Fish & Neave, New York
"GTG is entitled — and likely obligated — to protect and enforce its IP assets by challenging potential infringers in a legal setting if they refuse to license. If you do not enforce a patent against a known infringer, your patent loses its future value. A potential infringer that is unwilling to pay a license fee may defend itself by proving that it does not infringe the patent and/or that the patent is invalid, e.g., that the invention is not novel or is obvious in view of the prior art. That's what the patent system is all about.

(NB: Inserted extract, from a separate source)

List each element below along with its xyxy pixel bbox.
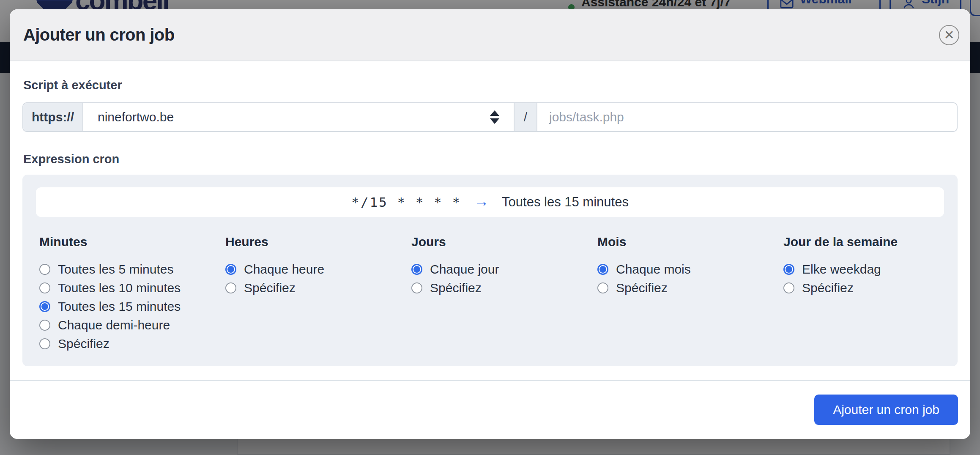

Aside from a single product claim, directed to an HLA locus-specific primer, all of GTG's other claims are method claims for using noncoding DNA. New uses for old or otherwise unpatentable products are themselves patentable. There is nothing outrageous about GTG owning rights to patented, innovative methods using noncoding DNA just because noncoding DNA constitutes such a large part of the genome and it turns out to be so useful in methods of genetic analyses.
I think that GTG has done what every entrepreneur company dreams of — it appears to have realized far earlier than most the utility of 'junk DNA.' Sydney Brenner talked more than a decade ago about the difference between 'garbage' versus 'junk' DNA, and ... [it seems] presumptuous for scientists to believe that noncoding sequences were 'junk' just because they didn't appreciate their role or value in molecular evolution, gene regulation, chromosomal structure, etc."